• _Your goal_
In the entries that follow, find the line containing "Gaisa kondicionēšana un dzesēšana"; from there, copy every line exactly through the line containing "Atslēgas un uzgaļi".
━━━━━ Working data ━━━━━
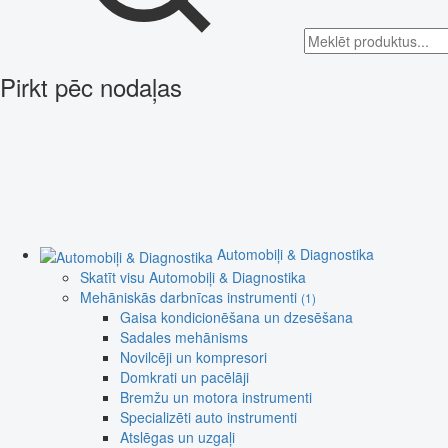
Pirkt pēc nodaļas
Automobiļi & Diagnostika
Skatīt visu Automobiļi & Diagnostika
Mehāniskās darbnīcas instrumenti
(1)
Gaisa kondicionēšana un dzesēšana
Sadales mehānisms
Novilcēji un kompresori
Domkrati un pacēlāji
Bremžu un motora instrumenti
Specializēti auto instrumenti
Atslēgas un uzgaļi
━━━━━
━━━━━ Working data ━━━━━
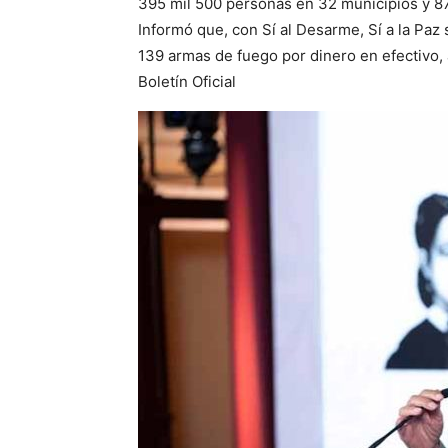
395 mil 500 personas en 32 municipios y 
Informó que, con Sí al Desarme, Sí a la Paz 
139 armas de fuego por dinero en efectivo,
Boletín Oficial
━━━━━
• _Task response_
Gaisa kondicionēšana un dzesēšana
Sadales mehānisms
Novilcēji un kompresori
Domkrati un pacēlāji
Bremžu un motora instrumenti
Specializēti auto instrumenti
Atslēgas un uzgaļi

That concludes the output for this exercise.